(Transcribed page contents)

/---

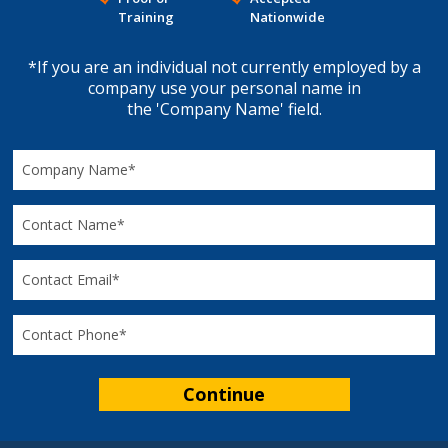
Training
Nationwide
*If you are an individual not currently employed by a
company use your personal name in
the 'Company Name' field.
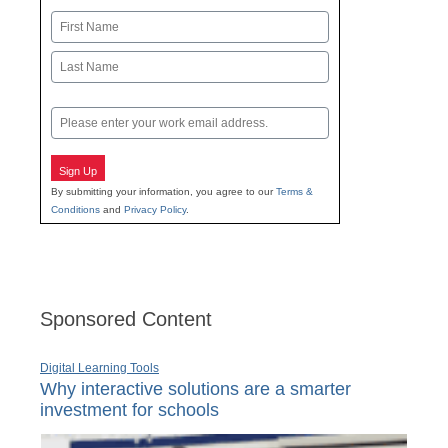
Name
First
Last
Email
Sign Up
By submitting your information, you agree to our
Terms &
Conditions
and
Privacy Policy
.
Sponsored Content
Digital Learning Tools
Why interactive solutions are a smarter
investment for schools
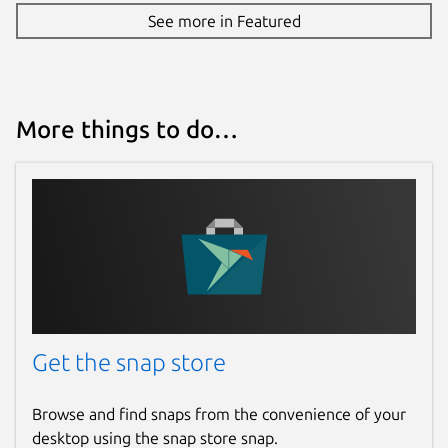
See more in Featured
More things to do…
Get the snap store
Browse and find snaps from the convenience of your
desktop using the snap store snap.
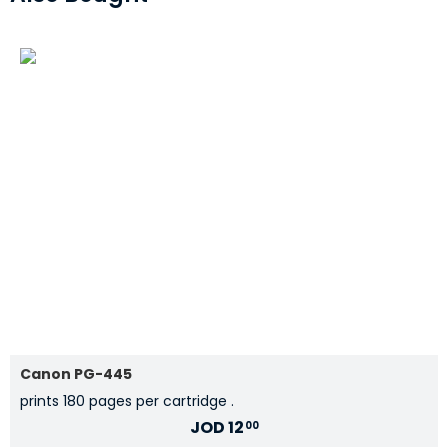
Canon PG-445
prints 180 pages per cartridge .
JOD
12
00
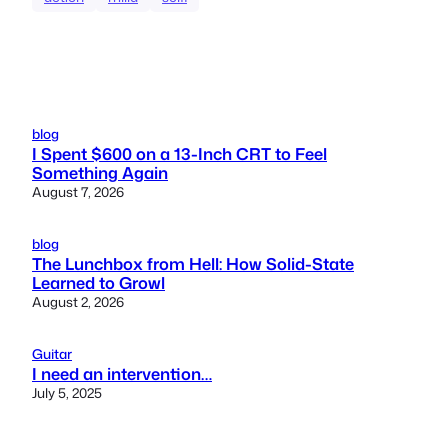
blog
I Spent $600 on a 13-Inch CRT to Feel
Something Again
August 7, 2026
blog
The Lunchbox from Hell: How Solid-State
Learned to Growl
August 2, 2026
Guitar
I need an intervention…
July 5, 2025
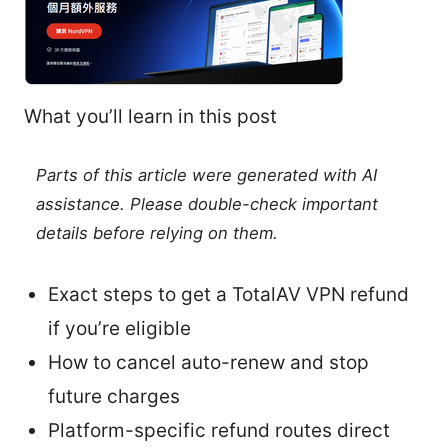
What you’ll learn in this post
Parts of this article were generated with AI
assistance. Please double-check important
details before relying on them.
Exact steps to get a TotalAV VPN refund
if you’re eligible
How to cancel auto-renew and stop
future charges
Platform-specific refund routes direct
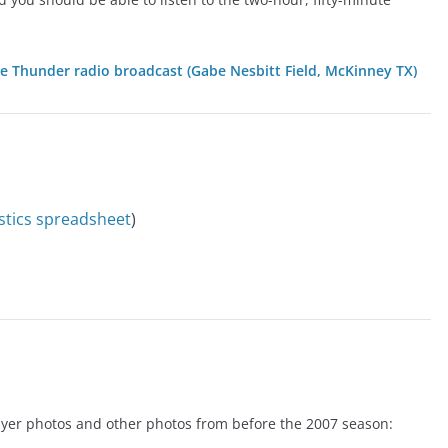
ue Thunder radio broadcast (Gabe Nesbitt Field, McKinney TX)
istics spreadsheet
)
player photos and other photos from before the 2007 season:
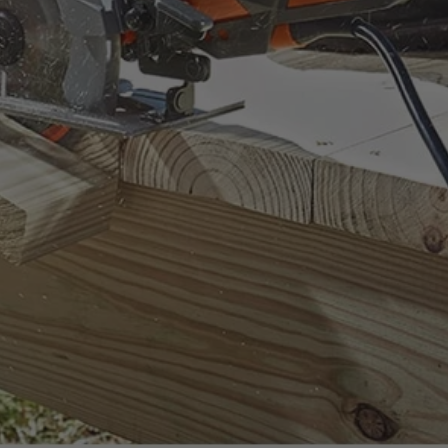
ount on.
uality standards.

\---

- _REQUIRED WORK_:
Set down every entry above exactly as written, but skip the pictures.

- _WRITTEN REPLY_:
Training
Nationwide
*If you are an individual not currently employed by a
company use your personal name in
the 'Company Name' field.
Name
First
Last
Email
Sign Up
By submitting your information, you agree to our
Terms &
Conditions
and
Privacy Policy
.
Sponsored Content
Digital Learning Tools
Why interactive solutions are a smarter
investment for schools
See more in Featured
More things to do…
Get the snap store
Browse and find snaps from the convenience of your
desktop using the snap store snap.
Canon PG-445
prints 180 pages per cartridge .
JOD
12
00
blog
I Spent $600 on a 13-Inch CRT to Feel
Something Again
August 7, 2026
blog
The Lunchbox from Hell: How Solid-State
Learned to Growl
August 2, 2026
Guitar
I need an intervention…
July 5, 2025
What you’ll learn in this post
Parts of this article were generated with AI
assistance. Please double-check important
details before relying on them.
Exact steps to get a TotalAV VPN refund
if you’re eligible
How to cancel auto-renew and stop
future charges
Platform-specific refund routes direct
ue Thunder radio broadcast (Gabe Nesbitt Field, McKinney TX)
istics spreadsheet
)
player photos and other photos from before the 2007 season:
ount on.
uality standards.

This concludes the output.